[STUDY MATERIAL Boundary: Start]

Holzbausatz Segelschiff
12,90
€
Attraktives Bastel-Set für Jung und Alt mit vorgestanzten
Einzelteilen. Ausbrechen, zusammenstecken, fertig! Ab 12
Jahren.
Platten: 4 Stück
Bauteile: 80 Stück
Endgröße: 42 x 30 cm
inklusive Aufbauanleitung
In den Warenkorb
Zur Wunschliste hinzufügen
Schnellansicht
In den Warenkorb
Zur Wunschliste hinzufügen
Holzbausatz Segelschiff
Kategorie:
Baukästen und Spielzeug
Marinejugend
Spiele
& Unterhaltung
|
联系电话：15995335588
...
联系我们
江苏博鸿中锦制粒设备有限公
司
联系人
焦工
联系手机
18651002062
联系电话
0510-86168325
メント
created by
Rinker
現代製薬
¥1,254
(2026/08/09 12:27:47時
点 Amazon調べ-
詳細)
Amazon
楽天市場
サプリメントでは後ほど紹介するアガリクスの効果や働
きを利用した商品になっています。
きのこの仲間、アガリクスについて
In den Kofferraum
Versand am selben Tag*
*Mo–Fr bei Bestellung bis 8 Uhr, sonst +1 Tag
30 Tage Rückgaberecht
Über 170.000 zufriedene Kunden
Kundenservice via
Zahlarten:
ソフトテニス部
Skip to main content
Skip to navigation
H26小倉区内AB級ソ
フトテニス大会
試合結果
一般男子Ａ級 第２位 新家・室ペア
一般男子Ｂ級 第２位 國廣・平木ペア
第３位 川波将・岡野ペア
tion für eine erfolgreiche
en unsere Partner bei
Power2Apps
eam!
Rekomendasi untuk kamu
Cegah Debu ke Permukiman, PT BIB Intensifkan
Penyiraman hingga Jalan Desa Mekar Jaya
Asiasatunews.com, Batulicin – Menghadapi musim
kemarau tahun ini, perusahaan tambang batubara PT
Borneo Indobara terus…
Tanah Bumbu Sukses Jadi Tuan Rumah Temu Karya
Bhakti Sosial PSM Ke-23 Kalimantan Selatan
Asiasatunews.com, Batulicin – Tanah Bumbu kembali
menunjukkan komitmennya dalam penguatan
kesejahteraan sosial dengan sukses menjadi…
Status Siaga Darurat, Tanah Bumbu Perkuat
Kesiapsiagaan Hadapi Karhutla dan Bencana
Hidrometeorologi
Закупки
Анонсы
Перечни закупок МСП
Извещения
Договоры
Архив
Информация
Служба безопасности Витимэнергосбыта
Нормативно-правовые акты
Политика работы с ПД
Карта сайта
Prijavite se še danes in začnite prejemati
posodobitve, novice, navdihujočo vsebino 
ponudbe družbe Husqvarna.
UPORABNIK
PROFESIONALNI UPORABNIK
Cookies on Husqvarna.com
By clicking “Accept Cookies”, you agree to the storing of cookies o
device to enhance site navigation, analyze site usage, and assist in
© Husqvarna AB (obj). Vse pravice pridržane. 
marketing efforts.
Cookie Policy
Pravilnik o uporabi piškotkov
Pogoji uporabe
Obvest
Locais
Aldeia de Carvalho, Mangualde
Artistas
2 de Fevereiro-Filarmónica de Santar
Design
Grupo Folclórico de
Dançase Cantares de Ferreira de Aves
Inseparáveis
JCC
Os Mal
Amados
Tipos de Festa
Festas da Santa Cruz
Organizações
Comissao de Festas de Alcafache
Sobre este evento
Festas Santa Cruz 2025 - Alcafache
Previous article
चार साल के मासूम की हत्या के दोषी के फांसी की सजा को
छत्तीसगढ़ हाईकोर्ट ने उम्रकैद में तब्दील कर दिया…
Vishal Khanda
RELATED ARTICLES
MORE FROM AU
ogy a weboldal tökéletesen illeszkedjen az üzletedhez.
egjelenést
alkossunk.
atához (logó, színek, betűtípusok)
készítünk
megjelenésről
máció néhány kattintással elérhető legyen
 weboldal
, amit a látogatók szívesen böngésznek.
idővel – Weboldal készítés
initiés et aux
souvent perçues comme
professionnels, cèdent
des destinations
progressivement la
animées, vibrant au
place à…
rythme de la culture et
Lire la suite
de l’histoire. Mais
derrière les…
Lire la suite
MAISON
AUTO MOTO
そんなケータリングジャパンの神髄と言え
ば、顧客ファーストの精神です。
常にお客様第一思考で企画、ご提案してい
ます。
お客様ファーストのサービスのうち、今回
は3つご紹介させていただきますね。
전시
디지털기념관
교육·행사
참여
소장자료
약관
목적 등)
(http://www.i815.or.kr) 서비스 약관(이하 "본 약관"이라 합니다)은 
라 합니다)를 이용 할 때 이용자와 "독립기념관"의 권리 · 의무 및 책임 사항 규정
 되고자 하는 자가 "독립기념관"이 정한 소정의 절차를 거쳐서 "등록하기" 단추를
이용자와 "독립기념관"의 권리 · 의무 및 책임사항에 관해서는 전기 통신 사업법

[STUDY MATERIAL Boundary: End]

TASK DETAILS -> Output the data once more, exactly as it appears above.

ANSWER SECTION ->
Holzbausatz Segelschiff
12,90
€
Attraktives Bastel-Set für Jung und Alt mit vorgestanzten
Einzelteilen. Ausbrechen, zusammenstecken, fertig! Ab 12
Jahren.
Platten: 4 Stück
Bauteile: 80 Stück
Endgröße: 42 x 30 cm
inklusive Aufbauanleitung
In den Warenkorb
Zur Wunschliste hinzufügen
Schnellansicht
In den Warenkorb
Zur Wunschliste hinzufügen
Holzbausatz Segelschiff
Kategorie:
Baukästen und Spielzeug
Marinejugend
Spiele
& Unterhaltung
|
联系电话：15995335588
...
联系我们
江苏博鸿中锦制粒设备有限公
司
联系人
焦工
联系手机
18651002062
联系电话
0510-86168325
メント
created by
Rinker
現代製薬
¥1,254
(2026/08/09 12:27:47時
点 Amazon調べ-
詳細)
Amazon
楽天市場
サプリメントでは後ほど紹介するアガリクスの効果や働
きを利用した商品になっています。
きのこの仲間、アガリクスについて
In den Kofferraum
Versand am selben Tag*
*Mo–Fr bei Bestellung bis 8 Uhr, sonst +1 Tag
30 Tage Rückgaberecht
Über 170.000 zufriedene Kunden
Kundenservice via
Zahlarten:
ソフトテニス部
Skip to main content
Skip to navigation
H26小倉区内AB級ソ
フトテニス大会
試合結果
一般男子Ａ級 第２位 新家・室ペア
一般男子Ｂ級 第２位 國廣・平木ペア
第３位 川波将・岡野ペア
tion für eine erfolgreiche
en unsere Partner bei
Power2Apps
eam!
Rekomendasi untuk kamu
Cegah Debu ke Permukiman, PT BIB Intensifkan
Penyiraman hingga Jalan Desa Mekar Jaya
Asiasatunews.com, Batulicin – Menghadapi musim
kemarau tahun ini, perusahaan tambang batubara PT
Borneo Indobara terus…
Tanah Bumbu Sukses Jadi Tuan Rumah Temu Karya
Bhakti Sosial PSM Ke-23 Kalimantan Selatan
Asiasatunews.com, Batulicin – Tanah Bumbu kembali
menunjukkan komitmennya dalam penguatan
kesejahteraan sosial dengan sukses menjadi…
Status Siaga Darurat, Tanah Bumbu Perkuat
Kesiapsiagaan Hadapi Karhutla dan Bencana
Hidrometeorologi
Закупки
Анонсы
Перечни закупок МСП
Извещения
Договоры
Архив
Информация
Служба безопасности Витимэнергосбыта
Нормативно-правовые акты
Политика работы с ПД
Карта сайта
Prijavite se še danes in začnite prejemati
posodobitve, novice, navdihujočo vsebino 
ponudbe družbe Husqvarna.
UPORABNIK
PROFESIONALNI UPORABNIK
Cookies on Husqvarna.com
By clicking “Accept Cookies”, you agree to the storing of cookies o
device to enhance site navigation, analyze site usage, and assist in
© Husqvarna AB (obj). Vse pravice pridržane. 
marketing efforts.
Cookie Policy
Pravilnik o uporabi piškotkov
Pogoji uporabe
Obvest
Locais
Aldeia de Carvalho, Mangualde
Artistas
2 de Fevereiro-Filarmónica de Santar
Design
Grupo Folclórico de
Dançase Cantares de Ferreira de Aves
Inseparáveis
JCC
Os Mal
Amados
Tipos de Festa
Festas da Santa Cruz
Organizações
Comissao de Festas de Alcafache
Sobre este evento
Festas Santa Cruz 2025 - Alcafache
Previous article
चार साल के मासूम की हत्या के दोषी के फांसी की सजा को
छत्तीसगढ़ हाईकोर्ट ने उम्रकैद में तब्दील कर दिया…
Vishal Khanda
RELATED ARTICLES
MORE FROM AU
ogy a weboldal tökéletesen illeszkedjen az üzletedhez.
egjelenést
alkossunk.
atához (logó, színek, betűtípusok)
készítünk
megjelenésről
máció néhány kattintással elérhető legyen
 weboldal
, amit a látogatók szívesen böngésznek.
idővel – Weboldal készítés
initiés et aux
souvent perçues comme
professionnels, cèdent
des destinations
progressivement la
animées, vibrant au
place à…
rythme de la culture et
Lire la suite
de l’histoire. Mais
derrière les…
Lire la suite
MAISON
AUTO MOTO
そんなケータリングジャパンの神髄と言え
ば、顧客ファーストの精神です。
常にお客様第一思考で企画、ご提案してい
ます。
お客様ファーストのサービスのうち、今回
は3つご紹介させていただきますね。
전시
디지털기념관
교육·행사
참여
소장자료
약관
목적 등)
(http://www.i815.or.kr) 서비스 약관(이하 "본 약관"이라 합니다)은 
라 합니다)를 이용 할 때 이용자와 "독립기념관"의 권리 · 의무 및 책임 사항 규정
 되고자 하는 자가 "독립기념관"이 정한 소정의 절차를 거쳐서 "등록하기" 단추를
이용자와 "독립기념관"의 권리 · 의무 및 책임사항에 관해서는 전기 통신 사업법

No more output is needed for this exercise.